= EXERCISE BRIEF =
Before copying, set the images aside; then transcribe every entry below exactly.

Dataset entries

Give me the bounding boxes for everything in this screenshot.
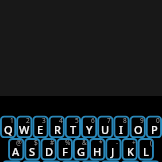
staticText: I [119, 122, 123, 137]
button[interactable]: O [130, 116, 146, 138]
staticText: E [37, 122, 44, 137]
staticText: 3 [42, 116, 46, 125]
staticText: 9 [140, 116, 144, 125]
button[interactable]: I [113, 116, 129, 138]
staticText: 6 [91, 116, 95, 125]
staticText: * [99, 138, 103, 147]
button[interactable]: E [32, 116, 48, 138]
button[interactable]: A [8, 138, 24, 160]
button[interactable]: D [41, 138, 57, 160]
button[interactable]: P [146, 116, 162, 138]
staticText: 4 [59, 116, 63, 125]
staticText: @ [16, 138, 22, 147]
staticText: ( [150, 138, 152, 147]
staticText: 0 [156, 116, 160, 125]
staticText: # [50, 138, 55, 147]
staticText: - [116, 138, 119, 147]
staticText: 5 [75, 116, 79, 125]
button[interactable]: T [65, 116, 81, 138]
button[interactable]: K [122, 138, 138, 160]
staticText: & [82, 138, 87, 147]
button[interactable]: J [105, 138, 121, 160]
staticText: 7 [107, 116, 111, 125]
staticText: % [65, 138, 71, 147]
staticText: T [70, 122, 77, 137]
button[interactable]: Y [81, 116, 97, 138]
button[interactable]: R [49, 116, 65, 138]
staticText: L [143, 144, 149, 159]
staticText: S [29, 144, 36, 159]
button[interactable]: H [89, 138, 105, 160]
staticText: $ [34, 138, 38, 147]
staticText: + [132, 138, 136, 147]
staticText: P [151, 122, 158, 137]
staticText: W [19, 122, 30, 137]
staticText: R [54, 122, 61, 137]
staticText: 2 [26, 116, 30, 125]
staticText: G [77, 144, 85, 159]
staticText: Y [86, 122, 93, 137]
button[interactable]: S [24, 138, 40, 160]
button[interactable]: G [73, 138, 89, 160]
staticText: 1 [10, 116, 14, 125]
staticText: H [93, 144, 102, 159]
staticText: U [101, 122, 110, 137]
button[interactable]: U [97, 116, 113, 138]
staticText: A [12, 144, 20, 159]
staticText: O [134, 122, 143, 137]
button[interactable]: F [57, 138, 73, 160]
staticText: K [127, 144, 134, 159]
button[interactable]: L [138, 138, 154, 160]
staticText: J [111, 144, 115, 159]
staticText: D [45, 144, 54, 159]
button[interactable]: Q [0, 116, 16, 138]
button[interactable]: W [16, 116, 32, 138]
staticText: F [62, 144, 68, 159]
staticText: 8 [123, 116, 127, 125]
staticText: Q [4, 122, 13, 137]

= RESULT BELOW =
Give me the bounding boxes for everything in this screenshot.
staticText: I [119, 122, 123, 137]
button[interactable]: O [130, 116, 146, 138]
staticText: E [37, 122, 44, 137]
staticText: 3 [42, 116, 46, 125]
staticText: 9 [140, 116, 144, 125]
button[interactable]: I [113, 116, 129, 138]
staticText: 6 [91, 116, 95, 125]
staticText: * [99, 138, 103, 147]
button[interactable]: E [32, 116, 48, 138]
button[interactable]: A [8, 138, 24, 160]
button[interactable]: D [41, 138, 57, 160]
button[interactable]: P [146, 116, 162, 138]
staticText: 4 [59, 116, 63, 125]
staticText: @ [16, 138, 22, 147]
staticText: ( [150, 138, 152, 147]
staticText: 0 [156, 116, 160, 125]
staticText: # [50, 138, 55, 147]
staticText: - [116, 138, 119, 147]
staticText: 5 [75, 116, 79, 125]
button[interactable]: T [65, 116, 81, 138]
button[interactable]: K [122, 138, 138, 160]
staticText: & [82, 138, 87, 147]
button[interactable]: J [105, 138, 121, 160]
staticText: 7 [107, 116, 111, 125]
staticText: % [65, 138, 71, 147]
staticText: T [70, 122, 77, 137]
button[interactable]: Y [81, 116, 97, 138]
button[interactable]: R [49, 116, 65, 138]
staticText: L [143, 144, 149, 159]
staticText: S [29, 144, 36, 159]
button[interactable]: H [89, 138, 105, 160]
staticText: $ [34, 138, 38, 147]
staticText: + [132, 138, 136, 147]
staticText: P [151, 122, 158, 137]
staticText: W [19, 122, 30, 137]
staticText: R [54, 122, 61, 137]
staticText: 2 [26, 116, 30, 125]
staticText: G [77, 144, 85, 159]
staticText: Y [86, 122, 93, 137]
button[interactable]: S [24, 138, 40, 160]
button[interactable]: G [73, 138, 89, 160]
staticText: 1 [10, 116, 14, 125]
staticText: H [93, 144, 102, 159]
staticText: U [101, 122, 110, 137]
button[interactable]: U [97, 116, 113, 138]
staticText: A [12, 144, 20, 159]
staticText: O [134, 122, 143, 137]
button[interactable]: F [57, 138, 73, 160]
staticText: K [127, 144, 134, 159]
button[interactable]: L [138, 138, 154, 160]
staticText: J [111, 144, 115, 159]
staticText: D [45, 144, 54, 159]
button[interactable]: Q [0, 116, 16, 138]
button[interactable]: W [16, 116, 32, 138]
staticText: F [62, 144, 68, 159]
staticText: 8 [123, 116, 127, 125]
staticText: Q [4, 122, 13, 137]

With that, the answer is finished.